When asked why OpenMedia.ca doesn’t publish a financial statement (such as Friends of Canadian Broadcasting, another non-profit watchdog, which posts how it spends the over $2.2 million it collected in 2009 on its web site), Anderson concedes it something the group should do. “We should,” he said in an e-mail follow-up. “I believe an annual report is in works and should include something like this. That said our budget is pretty tiny so the numbers would be quite a bit smaller than Friends.”

While OpenMedia.ca has been successful in galvanizing public opinion against UBB, one wonders if the citizen advocacy group actually inflamed the issue by lumping in its push for not only a review of wholesale UBB, but also UBB at the retail level.

Anderson acknowledges that OpenMedia.ca wanted the CRTC to expand the review to include a look at the retail Internet market, but counters suggestions that the group “muddied the waters” on UBB. He actually blames the big telecom companies for that.

“I’ve heard representatives from telecom companies telling the media that people don’t know what they’re signing and they don’t know what they’re doing, they don’t understand. That kind of thing is just arrogant and elitist and really fuels public discontent,” Anderson says. “To say public engagement is muddying the waters, I think the water is the muddiest when you have industry insiders crafting policy with regulators. I think that’s problematic.

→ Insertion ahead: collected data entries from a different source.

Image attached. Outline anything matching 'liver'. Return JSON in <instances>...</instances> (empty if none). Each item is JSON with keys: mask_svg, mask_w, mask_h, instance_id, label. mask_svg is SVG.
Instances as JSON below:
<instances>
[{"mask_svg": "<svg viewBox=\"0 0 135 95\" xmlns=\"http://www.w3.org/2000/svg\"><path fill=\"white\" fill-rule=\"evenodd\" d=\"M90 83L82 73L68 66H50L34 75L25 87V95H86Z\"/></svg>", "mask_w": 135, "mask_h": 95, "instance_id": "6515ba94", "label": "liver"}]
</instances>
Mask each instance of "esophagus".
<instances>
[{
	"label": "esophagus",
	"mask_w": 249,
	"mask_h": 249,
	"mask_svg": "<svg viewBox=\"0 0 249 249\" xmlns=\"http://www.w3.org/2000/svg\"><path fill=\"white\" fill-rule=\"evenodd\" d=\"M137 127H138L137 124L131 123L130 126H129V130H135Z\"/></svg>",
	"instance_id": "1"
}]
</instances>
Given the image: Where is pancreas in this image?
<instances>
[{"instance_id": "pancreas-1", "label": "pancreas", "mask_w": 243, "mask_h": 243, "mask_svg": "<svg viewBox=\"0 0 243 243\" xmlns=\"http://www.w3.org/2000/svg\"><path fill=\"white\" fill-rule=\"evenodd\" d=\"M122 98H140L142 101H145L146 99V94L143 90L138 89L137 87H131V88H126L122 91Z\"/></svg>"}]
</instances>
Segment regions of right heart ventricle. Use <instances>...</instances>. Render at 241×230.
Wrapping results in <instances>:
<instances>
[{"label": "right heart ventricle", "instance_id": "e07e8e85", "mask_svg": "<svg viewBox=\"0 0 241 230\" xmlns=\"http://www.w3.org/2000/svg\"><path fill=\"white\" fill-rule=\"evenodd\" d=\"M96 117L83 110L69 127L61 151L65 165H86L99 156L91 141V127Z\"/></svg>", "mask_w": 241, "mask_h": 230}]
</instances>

What we’re doing is clearing the waters and really clearing the air and saying ‘you don’t need to listen to what the industry is telling you anymore, you don’t have to rely on their evidence that’s clearly biased, you can actually listen directly to the Canadian public.”

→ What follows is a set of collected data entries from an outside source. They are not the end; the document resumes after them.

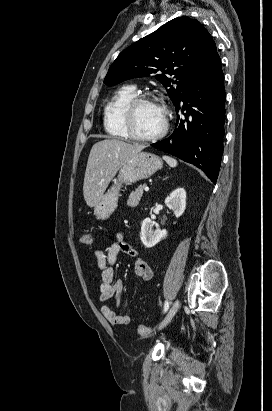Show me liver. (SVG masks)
Listing matches in <instances>:
<instances>
[{
    "label": "liver",
    "mask_w": 272,
    "mask_h": 411,
    "mask_svg": "<svg viewBox=\"0 0 272 411\" xmlns=\"http://www.w3.org/2000/svg\"><path fill=\"white\" fill-rule=\"evenodd\" d=\"M144 148L145 145L115 139H105L92 146L83 184L84 199L89 207L100 202L119 168Z\"/></svg>",
    "instance_id": "6515ba94"
}]
</instances>
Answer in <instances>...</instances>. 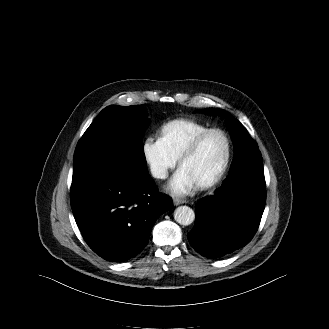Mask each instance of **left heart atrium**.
<instances>
[{
  "mask_svg": "<svg viewBox=\"0 0 329 329\" xmlns=\"http://www.w3.org/2000/svg\"><path fill=\"white\" fill-rule=\"evenodd\" d=\"M197 187L198 184L181 167L176 171L168 185L169 190L179 196L188 195Z\"/></svg>",
  "mask_w": 329,
  "mask_h": 329,
  "instance_id": "1",
  "label": "left heart atrium"
}]
</instances>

OpenMedia.ca says that fixing the wholesale access market to give small independent ISPs more autonomy in billing represents only one step to correcting a Canadian Internet market that is “out of step” with the rest of the world.

Anderson says there needs to be an “overhaul” of the Canadian telecommunications market to establish new rules that mimic those in other jurisdictions such as the UK where prices have dropped as a result of a new telecommunications framework. “Their pricing has gone down and that’s because they have functional separation,” he believes. “We don’t necessarily need a made in Canada solution, we don’t necessarily want to do the exact same thing as the UK, but we need to look at what’s working elsewhere.”

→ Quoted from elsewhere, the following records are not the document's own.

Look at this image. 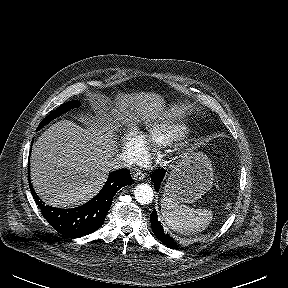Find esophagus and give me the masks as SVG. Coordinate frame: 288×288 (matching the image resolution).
<instances>
[{
	"label": "esophagus",
	"mask_w": 288,
	"mask_h": 288,
	"mask_svg": "<svg viewBox=\"0 0 288 288\" xmlns=\"http://www.w3.org/2000/svg\"><path fill=\"white\" fill-rule=\"evenodd\" d=\"M144 178H145V174L140 172V171L134 172V174H133V179L136 181H141Z\"/></svg>",
	"instance_id": "obj_1"
}]
</instances>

Anderson blames what he views as the poor state of the Canadian Internet market on two factors: the “iron grip” that the big players have the market and the CRTC’s lack of connection to the Canadian public. Removing the lock the major telcos and cablecos have on the market can be fixed with an appropriate wholesale access regime that puts billing control in the hands of independent ISPs, he says. Engaging the Commission with nearly 100,000 submissions on the UBB review is one way to connect it to the Canadian public, Anderson adds.

“There’s broad consensus that Canada is falling behind on key internet metrics and we believe… had the CRTC not been so insulated, had they be listening more to the Canadian people and less to the telecom industry that it regulates that we would be so far down this road,” he says.

The UBB review hearing (our latest update is here) begins on July 11.